**TASK DATA:**
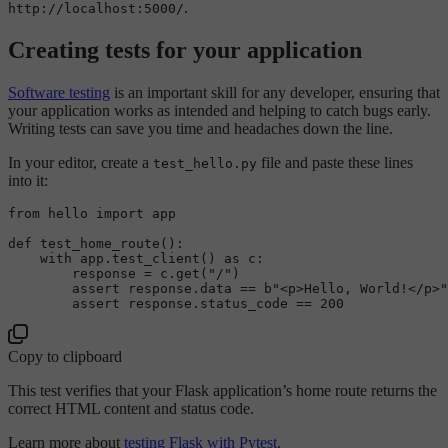
.
http://localhost:5000/
Creating tests for your application
Software testing
is an important skill for any developer, ensuring that
your application works as intended and helping to catch bugs early.
Writing tests can save you time and headaches down the line.
In your editor, create a
file and paste these lines
test_hello.py
into it:
from
 hello 
import
 app

def
test_home_route
():

with
 app.test_client() 
as
 c:

        response = c.get(
"/"
)

assert
 response.data == 
b"<p>Hello, World!</p>"
assert
 response.status_code == 
200
Copy to clipboard
This test verifies that your Flask application’s home route returns the
correct HTML content and status code.
Learn more about
testing Flask with Pytest
.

**WHAT THE TASK REQUIRES:** Only the lines from the beginning of the listing through the line with "file and paste these lines", both ends included, are to be repeated exactly; pictures stay out.

**RESPONSE FOR THIS EXERCISE:**
.
http://localhost:5000/
Creating tests for your application
Software testing
is an important skill for any developer, ensuring that
your application works as intended and helping to catch bugs early.
Writing tests can save you time and headaches down the line.
In your editor, create a
file and paste these lines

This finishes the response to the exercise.